**** DATA FOR THIS TASK
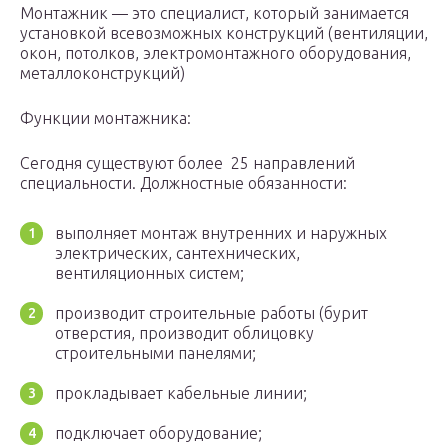
Монтажник — это специалист, который занимается
установкой всевозможных конструкций (вентиляции,
окон, потолков, электромонтажного оборудования,
металлоконструкций)
Функции монтажника:
Сегодня существуют более 25 направлений
специальности. Должностные обязанности:
выполняет монтаж внутренних и наружных
электрических, сантехнических,
вентиляционных систем;
производит строительные работы (бурит
отверстия, производит облицовку
строительными панелями;
прокладывает кабельные линии;
подключает оборудование;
********
TASK DIRECTIONS
Output all of the entries once more, word for word, with the images removed.

RESULT OF THIS TASK
Монтажник — это специалист, который занимается
установкой всевозможных конструкций (вентиляции,
окон, потолков, электромонтажного оборудования,
металлоконструкций)
Функции монтажника:
Сегодня существуют более 25 направлений
специальности. Должностные обязанности:
выполняет монтаж внутренних и наружных
электрических, сантехнических,
вентиляционных систем;
производит строительные работы (бурит
отверстия, производит облицовку
строительными панелями;
прокладывает кабельные линии;
подключает оборудование;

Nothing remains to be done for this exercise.